Dataset entries:
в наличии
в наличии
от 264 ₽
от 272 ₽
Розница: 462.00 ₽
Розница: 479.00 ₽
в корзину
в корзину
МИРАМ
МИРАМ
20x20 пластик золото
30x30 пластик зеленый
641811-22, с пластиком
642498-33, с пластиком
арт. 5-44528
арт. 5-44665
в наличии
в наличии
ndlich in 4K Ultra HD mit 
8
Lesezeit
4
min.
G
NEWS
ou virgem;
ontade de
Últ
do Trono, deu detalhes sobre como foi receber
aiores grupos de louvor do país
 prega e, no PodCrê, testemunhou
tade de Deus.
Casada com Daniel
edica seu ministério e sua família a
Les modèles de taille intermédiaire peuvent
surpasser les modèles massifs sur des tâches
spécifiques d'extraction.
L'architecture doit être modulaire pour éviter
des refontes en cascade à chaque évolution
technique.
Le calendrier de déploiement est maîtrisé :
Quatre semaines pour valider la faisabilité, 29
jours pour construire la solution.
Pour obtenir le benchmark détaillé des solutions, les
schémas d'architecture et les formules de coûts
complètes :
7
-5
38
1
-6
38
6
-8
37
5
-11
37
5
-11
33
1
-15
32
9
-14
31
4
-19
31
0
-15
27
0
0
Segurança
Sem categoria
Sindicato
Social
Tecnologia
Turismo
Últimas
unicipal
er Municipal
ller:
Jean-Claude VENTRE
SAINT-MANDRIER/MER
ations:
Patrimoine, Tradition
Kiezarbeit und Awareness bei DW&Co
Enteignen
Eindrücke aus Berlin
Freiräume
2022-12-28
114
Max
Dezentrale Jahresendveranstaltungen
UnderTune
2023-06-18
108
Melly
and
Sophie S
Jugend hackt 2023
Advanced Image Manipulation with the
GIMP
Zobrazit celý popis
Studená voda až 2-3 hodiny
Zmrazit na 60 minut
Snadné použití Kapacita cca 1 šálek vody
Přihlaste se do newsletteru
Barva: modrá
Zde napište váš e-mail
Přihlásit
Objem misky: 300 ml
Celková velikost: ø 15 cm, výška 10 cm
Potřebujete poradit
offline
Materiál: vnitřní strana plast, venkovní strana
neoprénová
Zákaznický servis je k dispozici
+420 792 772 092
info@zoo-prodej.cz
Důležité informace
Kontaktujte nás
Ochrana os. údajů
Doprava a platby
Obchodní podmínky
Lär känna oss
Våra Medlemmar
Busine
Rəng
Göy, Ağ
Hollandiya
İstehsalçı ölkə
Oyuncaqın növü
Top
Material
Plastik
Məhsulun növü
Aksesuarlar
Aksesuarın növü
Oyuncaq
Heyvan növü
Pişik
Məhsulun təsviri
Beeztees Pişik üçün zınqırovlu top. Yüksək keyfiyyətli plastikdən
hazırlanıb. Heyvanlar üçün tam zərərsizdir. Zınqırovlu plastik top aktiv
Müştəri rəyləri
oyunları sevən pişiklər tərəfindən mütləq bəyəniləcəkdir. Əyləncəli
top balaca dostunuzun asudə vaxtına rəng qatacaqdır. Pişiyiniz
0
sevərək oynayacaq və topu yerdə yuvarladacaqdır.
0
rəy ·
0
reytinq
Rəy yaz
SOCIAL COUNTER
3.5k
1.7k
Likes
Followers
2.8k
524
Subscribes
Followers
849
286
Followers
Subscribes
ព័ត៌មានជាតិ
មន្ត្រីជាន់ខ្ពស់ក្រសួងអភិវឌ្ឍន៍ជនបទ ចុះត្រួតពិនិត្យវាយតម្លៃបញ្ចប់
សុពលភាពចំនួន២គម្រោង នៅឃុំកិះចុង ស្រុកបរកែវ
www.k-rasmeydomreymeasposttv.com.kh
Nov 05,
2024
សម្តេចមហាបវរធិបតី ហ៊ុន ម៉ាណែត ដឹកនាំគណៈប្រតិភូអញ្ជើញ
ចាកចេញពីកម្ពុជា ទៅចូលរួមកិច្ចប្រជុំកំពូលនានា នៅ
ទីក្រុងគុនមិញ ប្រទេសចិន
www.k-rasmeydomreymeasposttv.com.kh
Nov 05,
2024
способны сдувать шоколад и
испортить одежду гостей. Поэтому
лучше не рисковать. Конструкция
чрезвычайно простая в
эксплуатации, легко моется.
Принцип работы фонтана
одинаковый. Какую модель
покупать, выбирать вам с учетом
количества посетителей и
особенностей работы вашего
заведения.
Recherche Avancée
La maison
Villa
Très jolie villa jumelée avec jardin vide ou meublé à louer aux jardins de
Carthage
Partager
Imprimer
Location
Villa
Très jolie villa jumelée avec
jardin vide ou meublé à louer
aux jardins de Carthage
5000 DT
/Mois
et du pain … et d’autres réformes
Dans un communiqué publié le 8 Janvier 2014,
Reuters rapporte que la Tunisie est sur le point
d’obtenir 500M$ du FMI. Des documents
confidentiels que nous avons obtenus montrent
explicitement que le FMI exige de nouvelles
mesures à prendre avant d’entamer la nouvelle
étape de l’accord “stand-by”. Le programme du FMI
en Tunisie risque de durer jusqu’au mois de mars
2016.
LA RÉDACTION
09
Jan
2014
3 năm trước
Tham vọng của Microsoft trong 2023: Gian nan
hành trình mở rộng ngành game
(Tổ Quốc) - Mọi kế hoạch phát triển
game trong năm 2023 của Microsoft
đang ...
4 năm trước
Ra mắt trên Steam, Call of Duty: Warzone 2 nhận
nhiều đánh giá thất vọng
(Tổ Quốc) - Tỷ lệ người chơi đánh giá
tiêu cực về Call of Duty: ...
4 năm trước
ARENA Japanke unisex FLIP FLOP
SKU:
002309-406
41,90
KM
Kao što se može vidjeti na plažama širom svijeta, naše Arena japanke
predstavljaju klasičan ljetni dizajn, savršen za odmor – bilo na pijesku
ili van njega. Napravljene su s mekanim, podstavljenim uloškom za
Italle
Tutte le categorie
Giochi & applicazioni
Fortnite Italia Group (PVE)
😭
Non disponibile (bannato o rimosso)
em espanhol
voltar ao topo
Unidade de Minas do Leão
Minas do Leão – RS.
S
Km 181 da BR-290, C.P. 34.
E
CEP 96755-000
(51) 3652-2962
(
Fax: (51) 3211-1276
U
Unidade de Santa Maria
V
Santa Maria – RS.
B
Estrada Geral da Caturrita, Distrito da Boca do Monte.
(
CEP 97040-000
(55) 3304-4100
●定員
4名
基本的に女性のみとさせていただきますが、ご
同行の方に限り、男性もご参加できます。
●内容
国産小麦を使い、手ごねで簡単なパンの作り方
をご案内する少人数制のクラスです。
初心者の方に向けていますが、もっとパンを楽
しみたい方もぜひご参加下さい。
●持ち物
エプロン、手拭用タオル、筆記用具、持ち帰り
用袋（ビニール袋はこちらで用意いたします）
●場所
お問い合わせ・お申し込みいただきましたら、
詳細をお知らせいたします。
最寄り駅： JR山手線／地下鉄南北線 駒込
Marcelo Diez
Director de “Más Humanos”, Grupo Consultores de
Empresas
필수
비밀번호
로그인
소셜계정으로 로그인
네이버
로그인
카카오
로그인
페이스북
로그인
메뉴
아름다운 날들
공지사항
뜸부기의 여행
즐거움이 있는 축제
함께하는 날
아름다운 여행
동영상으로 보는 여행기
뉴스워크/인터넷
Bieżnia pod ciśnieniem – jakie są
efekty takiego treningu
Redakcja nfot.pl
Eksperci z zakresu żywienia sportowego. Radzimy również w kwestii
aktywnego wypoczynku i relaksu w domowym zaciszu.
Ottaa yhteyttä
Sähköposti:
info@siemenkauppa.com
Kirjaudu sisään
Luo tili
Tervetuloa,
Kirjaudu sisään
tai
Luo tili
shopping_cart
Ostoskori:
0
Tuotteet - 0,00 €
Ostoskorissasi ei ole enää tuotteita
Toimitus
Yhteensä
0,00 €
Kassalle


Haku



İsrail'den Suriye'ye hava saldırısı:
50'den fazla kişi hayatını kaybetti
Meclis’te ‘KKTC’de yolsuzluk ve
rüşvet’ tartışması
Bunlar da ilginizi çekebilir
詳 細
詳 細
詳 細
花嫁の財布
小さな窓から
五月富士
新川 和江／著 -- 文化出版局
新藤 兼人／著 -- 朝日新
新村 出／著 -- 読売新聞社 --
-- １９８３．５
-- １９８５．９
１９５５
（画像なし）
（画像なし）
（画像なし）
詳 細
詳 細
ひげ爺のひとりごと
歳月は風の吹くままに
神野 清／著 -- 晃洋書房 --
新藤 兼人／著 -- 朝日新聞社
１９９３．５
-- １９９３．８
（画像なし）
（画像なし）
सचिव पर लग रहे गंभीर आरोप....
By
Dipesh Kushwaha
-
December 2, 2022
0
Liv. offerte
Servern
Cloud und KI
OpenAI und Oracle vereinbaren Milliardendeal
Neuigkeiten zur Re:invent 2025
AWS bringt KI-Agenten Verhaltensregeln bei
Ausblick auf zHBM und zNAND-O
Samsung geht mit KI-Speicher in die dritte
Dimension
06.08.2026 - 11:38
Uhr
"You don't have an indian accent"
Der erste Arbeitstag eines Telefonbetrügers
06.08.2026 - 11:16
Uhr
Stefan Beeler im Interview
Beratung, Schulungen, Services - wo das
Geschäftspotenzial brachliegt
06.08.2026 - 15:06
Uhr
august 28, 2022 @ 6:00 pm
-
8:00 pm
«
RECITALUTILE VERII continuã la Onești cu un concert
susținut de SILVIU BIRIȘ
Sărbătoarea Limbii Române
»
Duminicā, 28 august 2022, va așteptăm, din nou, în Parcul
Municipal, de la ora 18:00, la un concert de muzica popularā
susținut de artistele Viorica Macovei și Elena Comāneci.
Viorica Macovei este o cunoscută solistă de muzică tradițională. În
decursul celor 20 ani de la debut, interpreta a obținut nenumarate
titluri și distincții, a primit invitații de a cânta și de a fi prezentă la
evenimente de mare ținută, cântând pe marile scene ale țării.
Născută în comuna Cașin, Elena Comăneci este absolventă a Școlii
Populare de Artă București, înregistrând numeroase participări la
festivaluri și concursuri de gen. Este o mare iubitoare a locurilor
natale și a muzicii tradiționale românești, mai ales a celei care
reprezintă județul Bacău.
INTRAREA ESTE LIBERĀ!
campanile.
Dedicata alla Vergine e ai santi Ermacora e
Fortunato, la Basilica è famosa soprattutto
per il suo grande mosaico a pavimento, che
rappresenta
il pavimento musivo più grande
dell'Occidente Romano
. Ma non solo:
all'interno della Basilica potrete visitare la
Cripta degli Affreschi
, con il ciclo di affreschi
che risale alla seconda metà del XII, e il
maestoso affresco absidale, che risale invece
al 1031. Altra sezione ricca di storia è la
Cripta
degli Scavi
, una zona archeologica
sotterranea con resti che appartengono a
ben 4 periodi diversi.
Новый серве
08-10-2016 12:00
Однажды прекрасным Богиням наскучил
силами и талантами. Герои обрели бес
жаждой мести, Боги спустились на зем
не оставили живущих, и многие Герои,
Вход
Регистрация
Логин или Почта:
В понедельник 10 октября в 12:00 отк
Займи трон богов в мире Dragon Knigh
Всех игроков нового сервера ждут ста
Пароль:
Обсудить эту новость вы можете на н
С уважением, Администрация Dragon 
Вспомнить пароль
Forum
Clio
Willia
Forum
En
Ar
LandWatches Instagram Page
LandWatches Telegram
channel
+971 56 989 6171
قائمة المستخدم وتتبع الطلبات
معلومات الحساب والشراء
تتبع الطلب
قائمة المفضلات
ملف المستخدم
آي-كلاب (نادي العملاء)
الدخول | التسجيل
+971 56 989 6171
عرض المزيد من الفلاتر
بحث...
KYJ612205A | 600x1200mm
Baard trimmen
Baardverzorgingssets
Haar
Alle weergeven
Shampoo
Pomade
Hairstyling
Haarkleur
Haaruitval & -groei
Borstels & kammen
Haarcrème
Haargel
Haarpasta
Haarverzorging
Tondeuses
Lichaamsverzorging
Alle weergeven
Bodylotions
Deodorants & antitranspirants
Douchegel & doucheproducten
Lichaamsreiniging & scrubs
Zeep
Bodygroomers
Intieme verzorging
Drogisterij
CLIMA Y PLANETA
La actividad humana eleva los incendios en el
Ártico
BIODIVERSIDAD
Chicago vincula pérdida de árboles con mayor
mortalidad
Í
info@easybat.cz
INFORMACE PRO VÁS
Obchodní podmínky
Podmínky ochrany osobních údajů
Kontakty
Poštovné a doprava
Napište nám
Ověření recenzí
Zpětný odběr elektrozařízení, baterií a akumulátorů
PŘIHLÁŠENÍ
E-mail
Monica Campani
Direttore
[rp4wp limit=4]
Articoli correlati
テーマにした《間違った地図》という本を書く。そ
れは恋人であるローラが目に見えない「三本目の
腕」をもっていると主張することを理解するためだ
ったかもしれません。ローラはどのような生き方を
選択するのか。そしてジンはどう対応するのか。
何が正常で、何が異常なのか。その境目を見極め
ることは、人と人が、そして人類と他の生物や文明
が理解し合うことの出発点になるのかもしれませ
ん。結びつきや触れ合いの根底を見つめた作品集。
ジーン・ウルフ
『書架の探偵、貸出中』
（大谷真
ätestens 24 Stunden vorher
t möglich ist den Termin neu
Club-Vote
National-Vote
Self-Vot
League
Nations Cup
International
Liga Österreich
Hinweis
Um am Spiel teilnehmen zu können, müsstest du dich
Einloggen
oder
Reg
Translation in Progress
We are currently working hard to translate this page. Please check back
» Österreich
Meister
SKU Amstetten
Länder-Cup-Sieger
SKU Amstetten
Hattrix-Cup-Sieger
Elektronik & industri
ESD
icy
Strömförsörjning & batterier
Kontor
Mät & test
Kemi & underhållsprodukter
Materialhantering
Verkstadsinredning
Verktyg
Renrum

## PROMPT
For the records above, state the number of lines that contain "meublé", and provide nothing further.

## ANSWER
2